BP shares (BP.L) will be in focus at the London open on Tuesday after TechnipFMC said it won a $600 million-$800 million iEPCI contract — a bundled design-to-install offshore package — from BP for its high-pressure Tiber development in the Gulf of America. BP ended Monday down 0.6% at 435.25 pence. Technipfmc
The award matters because investors have pressed oil majors to keep capital spending tight while returning cash through dividends and buybacks. For BP, new deepwater work tests that balance as crude prices sit near multi-year lows and the market debates how long oversupply lasts.
Energy shares have also been moving with shifting geopolitics around Venezuela and U.S. policy, which can change both near-term supply expectations and longer-run project economics.
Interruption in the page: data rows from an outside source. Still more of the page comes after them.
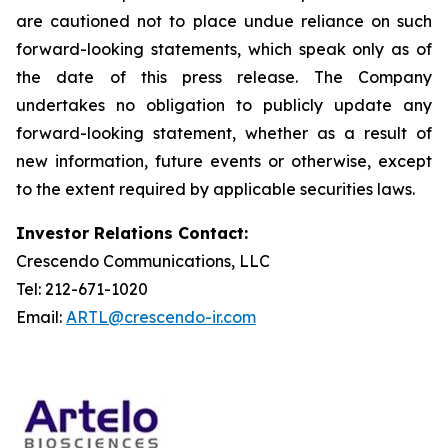
are cautioned not to place undue reliance on such
forward-looking statements, which speak only as of
the date of this press release. The Company
undertakes no obligation to publicly update any
forward-looking statement, whether as a result of
new information, future events or otherwise, except
to the extent required by applicable securities laws.
Investor Relations Contact:
Crescendo Communications, LLC
Tel: 212-671-1020
Email:
ARTL@crescendo-ir.com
That sensitivity leaves BP exposed to headlines even when company news is quiet.
BP said it bought 3,056,563 ordinary shares on Jan. 5 as part of its ongoing buyback programme, with prices paid ranging from 428.80 pence to 442.85 pence. The company said it would transfer the shares into treasury — stock held by the company that typically does not carry voting rights or receive dividends — taking its treasury holding to 860,489,272 ordinary shares. Investegate
The buyback programme has a maximum allocation of around $750 million and is scheduled to run through Feb. 6, 2026, BP said when it launched the latest tranche. Companies use buybacks to reduce the share count, which can lift earnings per share if profits hold steady. Investegate
Oil prices were softer early Tuesday, adding another variable for BP traders. Brent crude, the global benchmark, fell 0.2% to $61.62 a barrel by 0450 GMT, while U.S. WTI was down 0.3% at $58.13, Reuters reported, as the market weighed ample supply and the prospect of higher Venezuelan output. “Should it increase, there will be more pressure on an already over-supplied market,” Marex analyst Ed Meir said. Reuters
BP also has Venezuela-linked exposure on the gas side. Venezuela granted BP and Trinidad and Tobago’s National Gas Company an exploration and production licence in 2024 for the Venezuelan portion of the Manakin-Cocuina cross-border gas field, but the U.S. later revoked a previous licence it had given the partners, stalling planning, Reuters reported. BP and Shell are shareholders in Trinidad’s Atlantic LNG facility, which needs additional gas supplies. Reuters
Beyond day-to-day moves, forecasters see limited relief from the crude tape this year. A Reuters poll showed analysts expect Brent to average $61.27 a barrel in 2026 and WTI $58.15, with participants pointing to rising supply and weak demand as headwinds. Reuters
The risk for BP is that a sharper leg down in crude — whether from faster Venezuelan supply growth, weaker demand, or both — squeezes cash generation and forces tougher trade-offs between new project spending and shareholder returns. Cost inflation or execution setbacks on complex deepwater developments would add to that pressure.